Could you copy exactly the lines from the one containing "Pošalji komentar" through the last line of the records below, and nothing else?

[Stored data entries]
• • • • • • •

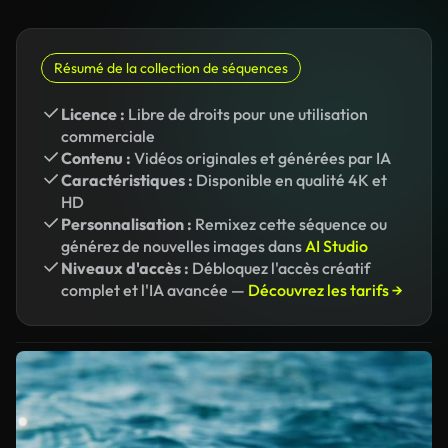
Résumé de la collection de séquences
Licence :
Libre de droits pour une utilisation
commerciale
Contenu :
Vidéos originales et générées par IA
Caractéristiques :
Disponible en qualité 4K et
HD
Personnalisation :
Remixez cette séquence ou
générez de nouvelles images dans
AI Studio
Niveaux d'accès :
Débloquez l'accès créatif
complet et l'IA avancée —
Découvrez les tarifs →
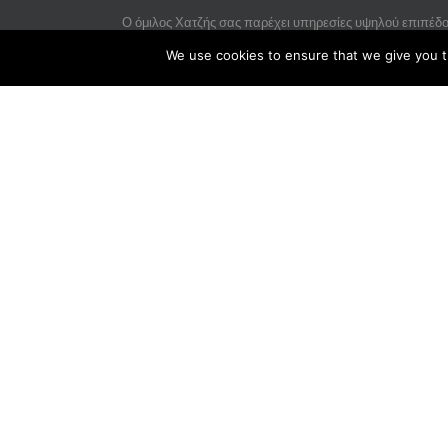
Ο όμιλος Χατζής σας παρέχει υπηρεσίες υψηλού επιπέδ
και μετά την επιλογή του τροχόσπιτου σας.
We use cookies to ensure that we give you th
Πολιτική προστασίας ιδιωτικότητας
ΕΠΙΚΟΙΝΩΝΊΑ
18o χλμ Ε.Ο. Θεσ/νίκης - Ν.Μουδανίων ΤΚ 57001 Νέ
Ρύσιο ΤΘ 202 - Θέρμη
+30 23920 71 234
+30 23920 71 811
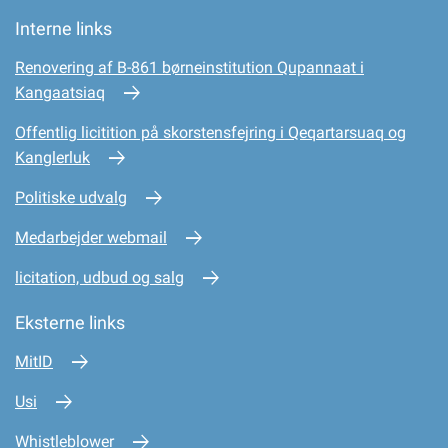
Interne links
Renovering af B-861 børneinstitution Qupannaat i
Kangaatsiaq
Offentlig licitition på skorstensfejring i Qeqartarsuaq og
Kanglerluk
Politiske udvalg
Medarbejder webmail
licitation, udbud og salg
Eksterne links
MitID
Usi
Whistleblower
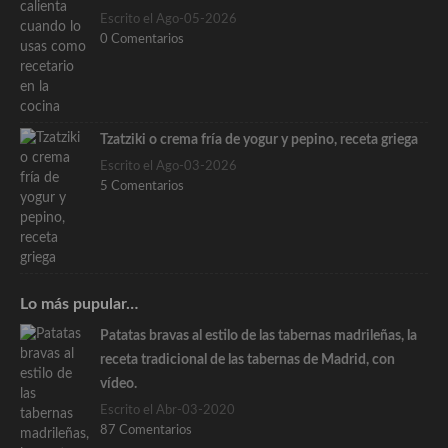
Escrito el Ago-05-2026
0 Comentarios
Tzatziki o crema fría de yogur y pepino, receta griega
Escrito el Ago-03-2026
5 Comentarios
Lo más pupular…
Patatas bravas al estilo de las tabernas madrileñas, la
receta tradicional de las tabernas de Madrid, con
vídeo.
Escrito el Abr-03-2020
87 Comentarios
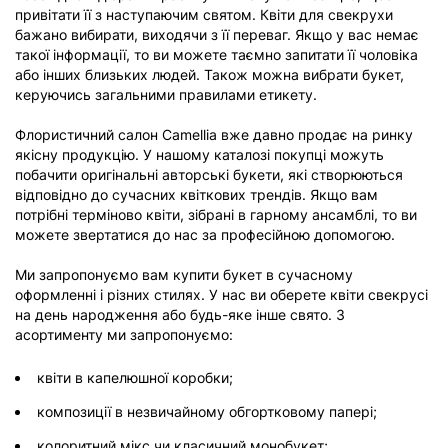
привітати її з наступаючим святом. Квіти для свекрухи
бажано вибирати, виходячи з її переваг. Якщо у вас немає
такої інформації, то ви можете таємно запитати її чоловіка
або інших близьких людей. Також можна вибрати букет,
керуючись загальними правилами етикету.
Флористичний салон Camellia вже давно продає на ринку
якісну продукцію. У нашому каталозі покупці можуть
побачити оригінальні авторські букети, які створюються
відповідно до сучасних квіткових трендів. Якщо вам
потрібні терміново квіти, зібрані в гарному ансамблі, то ви
можете звертатися до нас за професійною допомогою.
Ми запропонуємо вам купити букет в сучасному
оформленні і різних стилях. У нас ви оберете квіти свекрусі
на день народження або будь-яке інше свято. З
асортименту ми запропонуємо:
квіти в капелюшної коробки;
композиції в незвичайному обгортковому папері;
колоритний мікс чи класичний монобукет;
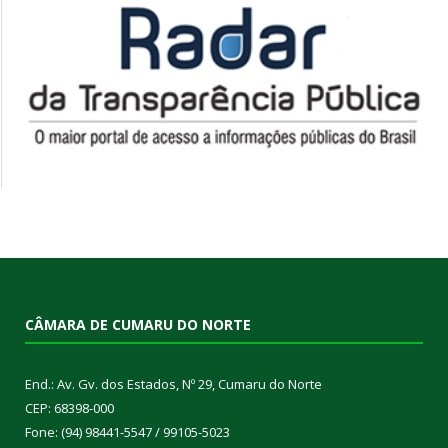
CÂMARA DE CUMARU DO NORTE
End.: Av. Gv. dos Estados, Nº 29, Cumaru do Norte
CEP: 68398-000
Fone: (94) 98441-5547 / 99105-5023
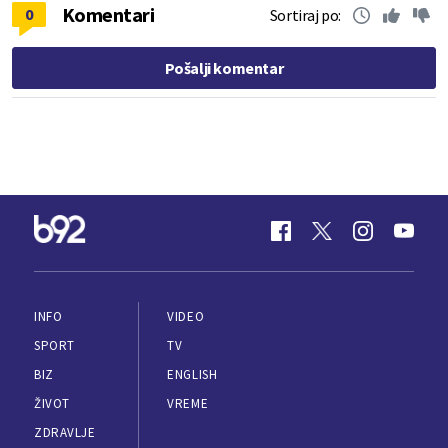
Komentari
0
Sortiraj po:
Pošalji komentar
INFO
VIDEO
SPORT
TV
BIZ
ENGLISH
ŽIVOT
VREME
ZDRAVLJE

• • • • • • •

- [Task output]
Pošalji komentar
INFO
VIDEO
SPORT
TV
BIZ
ENGLISH
ŽIVOT
VREME
ZDRAVLJE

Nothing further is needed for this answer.